For the entries below, count the lines that contain the word "which" and reply with that number only.

Stored records:
━━━━━━━━━━━━━━━━━━━━
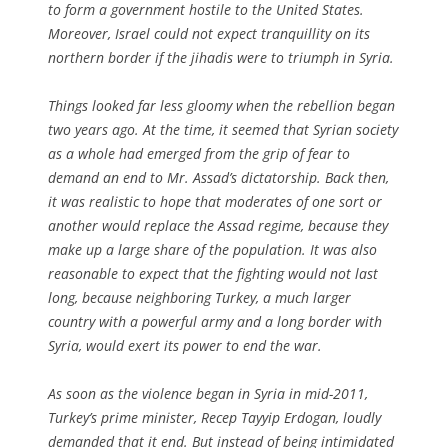
to form a government hostile to the United States.
Moreover, Israel could not expect tranquillity on its
northern border if the jihadis were to triumph in Syria.
Things looked far less gloomy when the rebellion began
two years ago. At the time, it seemed that Syrian society
as a whole had emerged from the grip of fear to
demand an end to Mr. Assad’s dictatorship. Back then,
it was realistic to hope that moderates of one sort or
another would replace the Assad regime, because they
make up a large share of the population. It was also
reasonable to expect that the fighting would not last
long, because neighboring Turkey, a much larger
country with a powerful army and a long border with
Syria, would exert its power to end the war.
As soon as the violence began in Syria in mid-2011,
Turkey’s prime minister, Recep Tayyip Erdogan, loudly
demanded that it end. But instead of being intimidated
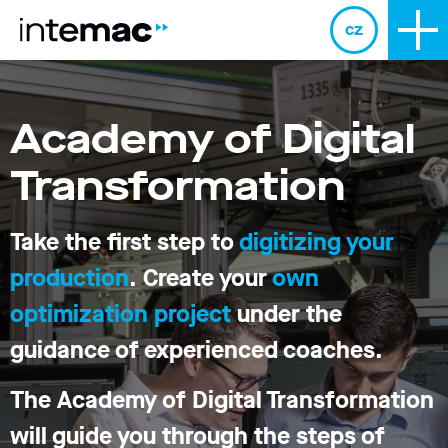
cz
Academy of Digital
Transformation
Take the first step to
digitizing your
production
. Create your
own
optimization project
under the
guidance of experienced coaches.
The Academy of Digital Transformation
will guide you through the steps of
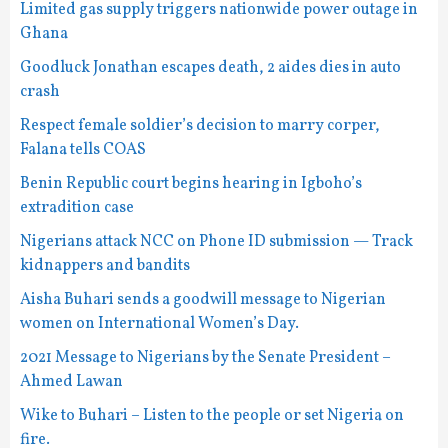
Limited gas supply triggers nationwide power outage in
Ghana
Goodluck Jonathan escapes death, 2 aides dies in auto
crash
Respect female soldier’s decision to marry corper,
Falana tells COAS
Benin Republic court begins hearing in Igboho’s
extradition case
Nigerians attack NCC on Phone ID submission — Track
kidnappers and bandits
Aisha Buhari sends a goodwill message to Nigerian
women on International Women’s Day.
2021 Message to Nigerians by the Senate President –
Ahmed Lawan
Wike to Buhari – Listen to the people or set Nigeria on
fire.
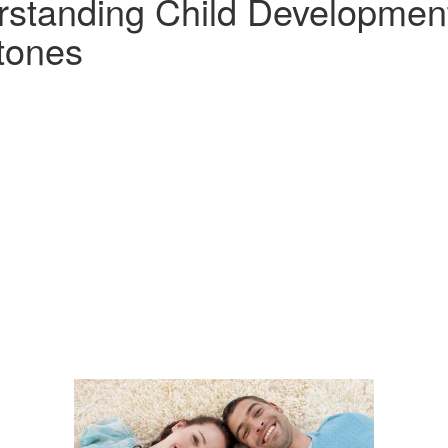
standing Child Developmen
tones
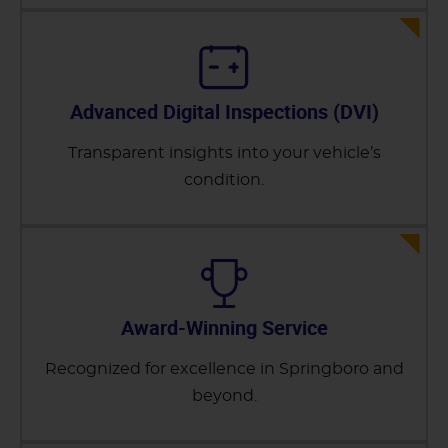
Advanced Digital Inspections (DVI)
Transparent insights into your vehicle’s
condition.
Award-Winning Service
Recognized for excellence in Springboro and
beyond.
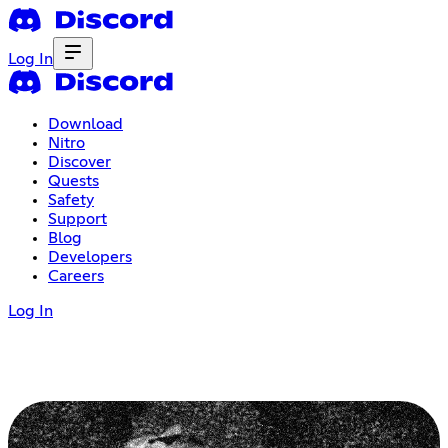
Log In
Download
Nitro
Discover
Quests
Safety
Support
Blog
Developers
Careers
Log In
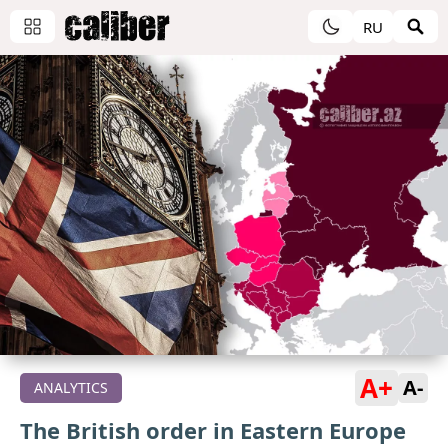
RU
A+
A-
ANALYTICS
The British order in Eastern Europe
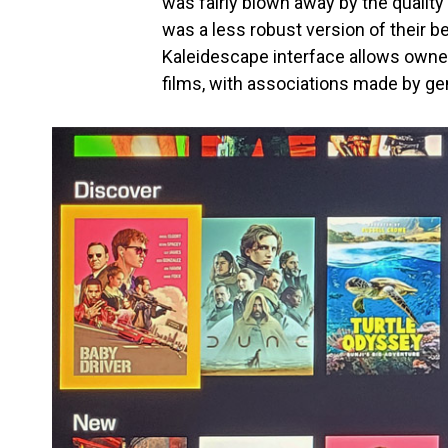
was fairly blown away by the qualit
was a less robust version of their 
Kaleidescape interface allows owner
films, with associations made by gen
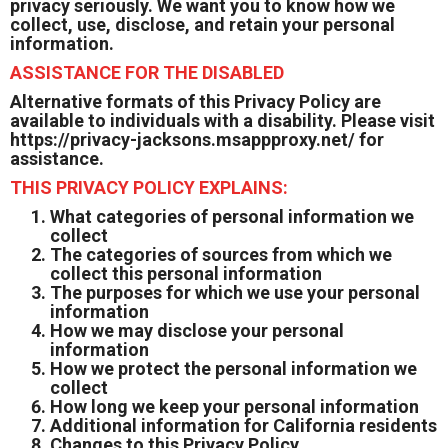
privacy seriously. We want you to know how we
collect, use, disclose, and retain your personal
information.
ASSISTANCE FOR THE DISABLED
Alternative formats of this Privacy Policy are
available to individuals with a disability. Please visit
https://privacy-jacksons.msappproxy.net/
for
assistance.
THIS PRIVACY POLICY EXPLAINS:
What categories of personal information we
collect
The categories of sources from which we
collect this personal information
The purposes for which we use your personal
information
How we may disclose your personal
information
How we protect the personal information we
collect
How long we keep your personal information
Additional information for California residents
Changes to this Privacy Policy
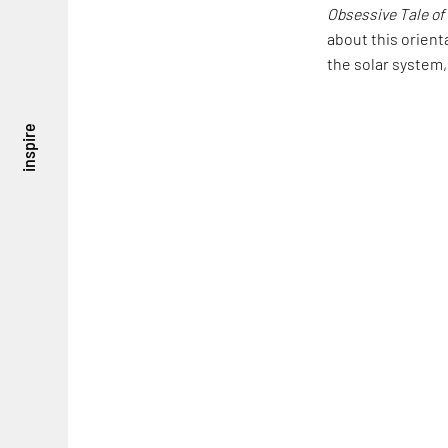
Obsessive Tale of
about this orient
the solar system, 
inspire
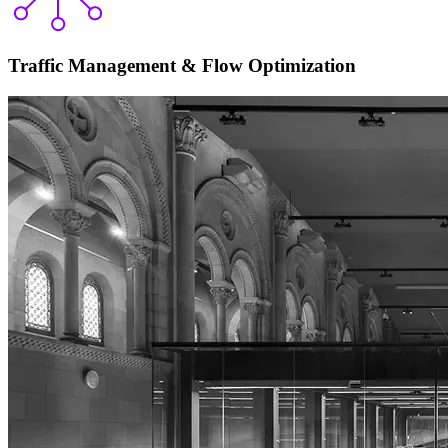
Traffic Management & Flow Optimization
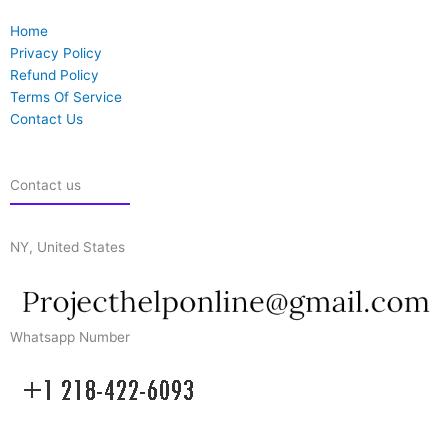
Home
Privacy Policy
Refund Policy
Terms Of Service
Contact Us
Contact us
NY, United States
Whatsapp Number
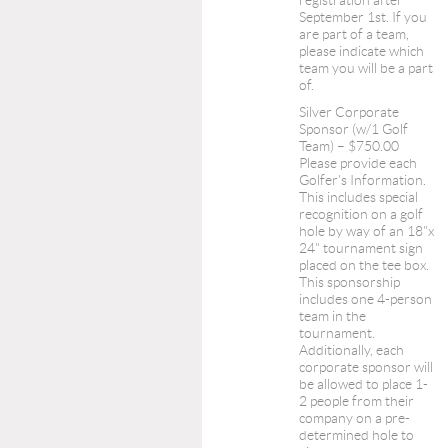
registration after
September 1st. If you
are part of a team,
please indicate which
team you will be a part
of.
Silver Corporate
Sponsor (w/1 Golf
Team) – $750.00
Please provide each
Golfer's Information.
This includes special
recognition on a golf
hole by way of an 18"x
24" tournament sign
placed on the tee box.
This sponsorship
includes one 4-person
team in the
tournament.
Additionally, each
corporate sponsor will
be allowed to place 1-
2 people from their
company on a pre-
determined hole to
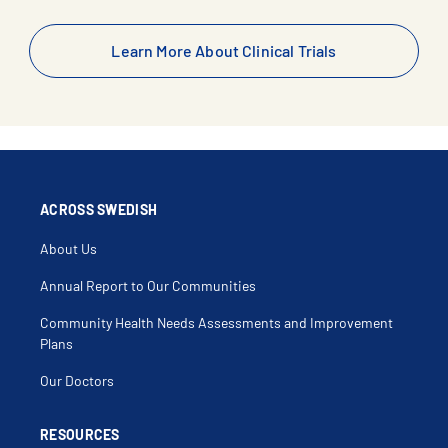
Learn More About Clinical Trials
ACROSS SWEDISH
About Us
Annual Report to Our Communities
Community Health Needs Assessments and Improvement
Plans
Our Doctors
RESOURCES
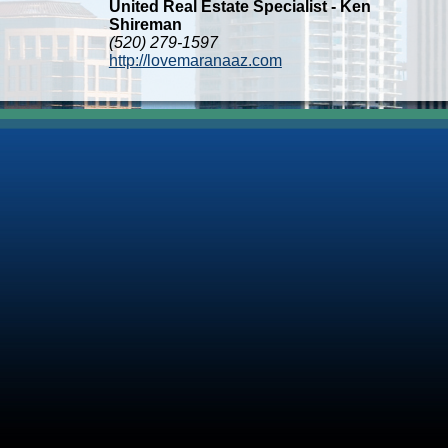
United Real Estate Specialist - Ken
Shireman
(520) 279-1597
http://lovemaranaaz.com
━━━━━━━━━━━━━━━━━━━━
Solution below: 3